> _Task data_
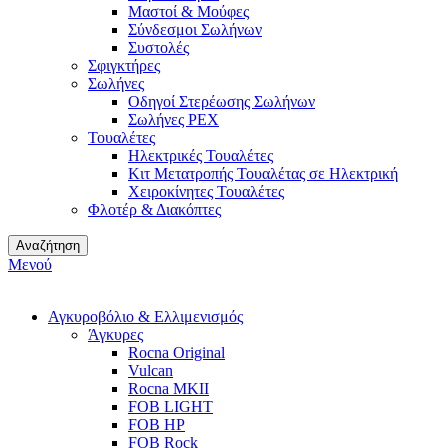
Μαστοί & Μούφες
Σύνδεσμοι Σωλήνων
Συστολές
Σφιγκτήρες
Σωλήνες
Οδηγοί Στερέωσης Σωλήνων
Σωλήνες PEX
Τουαλέτες
Ηλεκτρικές Τουαλέτες
Κιτ Μετατροπής Τουαλέτας σε Ηλεκτρική
Χειροκίνητες Τουαλέτες
Φλοτέρ & Διακόπτες
Αναζήτηση
Μενού
Αγκυροβόλιο & Ελλιμενισμός
Άγκυρες
Rocna Original
Vulcan
Rocna MKII
FOB LIGHT
FOB HP
FOB Rock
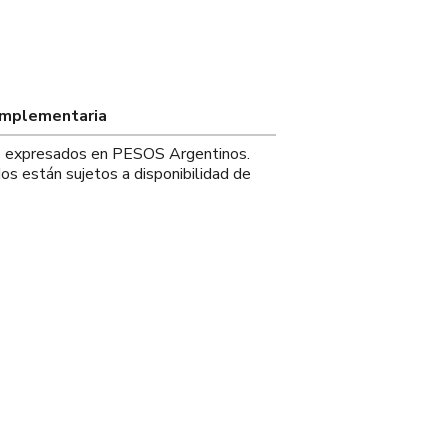
omplementaria
os expresados en PESOS Argentinos.
os están sujetos a disponibilidad de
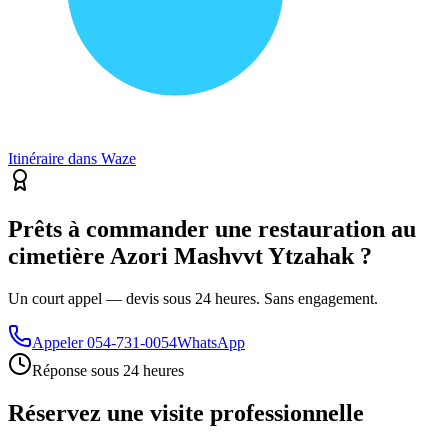
Itinéraire dans Waze
Prêts à commander une restauration au
cimetière Azori Mashvvt Ytzahak ?
Un court appel — devis sous 24 heures. Sans engagement.
Appeler
054-731-0054
WhatsApp
Réponse sous 24 heures
Réservez une visite professionnelle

> _What this task involves_
Each line of the data that holds "Τουαλέτες" should be copied.

> _Exercise solution_
Τουαλέτες
Ηλεκτρικές Τουαλέτες
Χειροκίνητες Τουαλέτες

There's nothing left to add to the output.